A polyphase filter for many-core architectures

In this article we discuss our implementation of a polyphase filter for real-time data processing in radio astronomy. We describe in detail our implementation of the polyphase filter algorithm and its behaviour on three generations of NVIDIA GPU cards, on dual Intel Xeon CPUs and the Intel Xeon Phi (Knights Corner) platforms. All of our implementations aim to exploit the potential for data reuse that the algorithm offers. Our GPU implementations explore two different methods for achieving this, the first makes use of L1/Texture cache, the second uses shared memory. We discuss the usability of each of our implementations along with their behaviours. We measure performance in execution time, which is a critical factor for real-time systems, we also present results in terms of bandwidth (GB/s), compute (GFlop/s) and type conversions (GTc/s). We include a presentation of our results in terms of the sample rate which can be processed in real-time by a chosen platform, which more intuitively describes the expected performance in a signal processing setting. Our findings show that, for the GPUs considered, the performance of our polyphase filter when using lower precision input data is limited by type conversions rather than device bandwidth. We compare these results to an implementation on the Xeon Phi. We show that our Xeon Phi implementation has a performance that is 1.47x to 1.95x greater than our CPU implementation, however is not insufficient to compete with the performance of GPUs. We conclude with a comparison of our best performing code to two other implementations of the polyphase filter, showing that our implementation is faster in nearly all cases.

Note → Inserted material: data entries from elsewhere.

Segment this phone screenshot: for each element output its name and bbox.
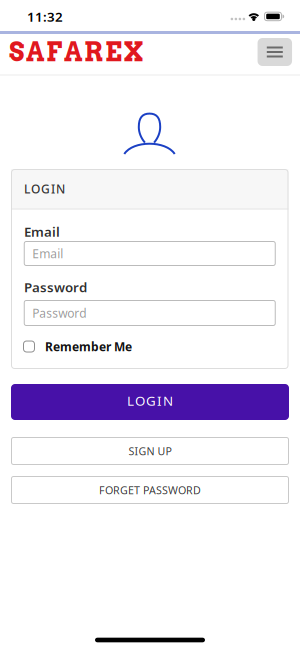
staticText: Password xyxy=(24,278,87,296)
staticText: L O G I N xyxy=(127,392,173,410)
button[interactable]: Password field xyxy=(24,300,276,326)
button[interactable]: L O G I N xyxy=(11,384,289,420)
button[interactable]: Menu xyxy=(258,38,292,66)
button[interactable]: Email field xyxy=(24,241,276,266)
staticText: Email xyxy=(24,223,60,240)
staticText: Password xyxy=(32,305,86,321)
staticText: Remember Me xyxy=(45,338,132,354)
staticText: S A F A R E X xyxy=(9,37,144,68)
staticText: SIGN UP xyxy=(128,444,172,458)
staticText: Email xyxy=(32,246,63,261)
staticText: 11:32 xyxy=(27,8,63,25)
button[interactable]: Remember Me xyxy=(11,340,288,352)
staticText: FORGET PASSWORD xyxy=(99,483,201,497)
staticText: L O G I N xyxy=(24,181,65,197)
button[interactable]: SIGN UP xyxy=(11,437,289,465)
button[interactable]: FORGET PASSWORD xyxy=(11,476,289,504)
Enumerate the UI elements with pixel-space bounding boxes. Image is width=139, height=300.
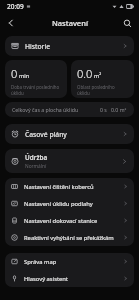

This work forms part of the Astro-Accelerate project, a many-core accelerated real-time data processing library for digital signal processing of time-domain radio astronomy data.

[1]  Tom R. Halfhill NVIDIA's Next-Generation CUDA Compute and Graphics Architecture, Code-Named Fermi, Adds Muscle for Parallel Processing , 2009 .

[2]  Chris Jesshope,et al.  A polyphase filter for GPUs and multi-core processors , 2012, Astro-HPC '12.

[3]  Henri E. Bal,et al.  Real-Time Pulsars Pipeline Using Many-Cores , 2014 .

[4]  Aris Karastergiou,et al.  ARTEMIS: A real-time data processing pipeline for the detection of fast transients , 2015 .

[5]  Chris Williams,et al.  Observations of transients and pulsars with LOFAR international stations , 2012 .

[6]  Nathan Clarke,et al.  A Multi-Beam Radio Transient Detector With Real-Time De-Dispersion Over a Wide DM Range , 2014, 1403.2468.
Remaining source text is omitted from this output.